╭─ MATERIAL FOR THIS EXERCISE
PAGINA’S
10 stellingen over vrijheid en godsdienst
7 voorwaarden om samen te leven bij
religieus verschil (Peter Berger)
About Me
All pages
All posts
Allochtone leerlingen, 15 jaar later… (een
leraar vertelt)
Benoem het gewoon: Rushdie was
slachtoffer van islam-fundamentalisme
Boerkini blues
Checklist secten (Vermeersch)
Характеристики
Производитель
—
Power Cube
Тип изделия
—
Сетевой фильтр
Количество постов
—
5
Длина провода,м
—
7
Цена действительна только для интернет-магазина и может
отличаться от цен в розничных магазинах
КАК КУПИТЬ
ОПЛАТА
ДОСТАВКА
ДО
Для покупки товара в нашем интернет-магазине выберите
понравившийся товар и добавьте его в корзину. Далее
╰─
╭─ MATERIAL FOR THIS EXERCISE
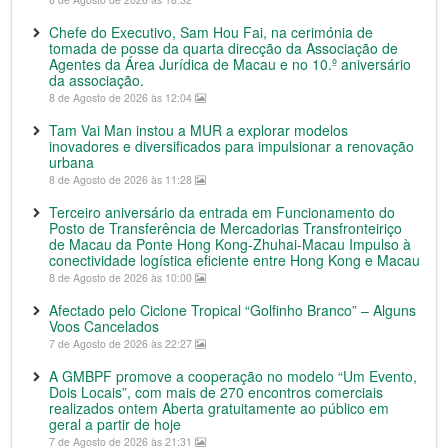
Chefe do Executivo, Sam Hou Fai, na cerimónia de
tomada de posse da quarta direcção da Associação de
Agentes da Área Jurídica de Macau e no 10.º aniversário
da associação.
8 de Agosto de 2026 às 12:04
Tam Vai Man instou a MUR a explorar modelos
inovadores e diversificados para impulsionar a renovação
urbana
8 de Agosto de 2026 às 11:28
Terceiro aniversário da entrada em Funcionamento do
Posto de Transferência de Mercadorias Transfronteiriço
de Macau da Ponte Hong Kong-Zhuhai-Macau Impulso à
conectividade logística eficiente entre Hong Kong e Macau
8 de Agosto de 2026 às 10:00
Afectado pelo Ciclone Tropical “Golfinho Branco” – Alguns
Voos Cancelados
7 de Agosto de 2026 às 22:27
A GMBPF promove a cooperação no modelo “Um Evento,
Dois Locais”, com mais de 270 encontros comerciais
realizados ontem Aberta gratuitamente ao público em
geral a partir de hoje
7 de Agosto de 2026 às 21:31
╰─
__WHAT TO WORK ON__. Where a line of the records holds the word "Agosto", copy that line.

__RESULT BELOW__.
8 de Agosto de 2026 às 12:04
8 de Agosto de 2026 às 11:28
8 de Agosto de 2026 às 10:00
7 de Agosto de 2026 às 22:27
7 de Agosto de 2026 às 21:31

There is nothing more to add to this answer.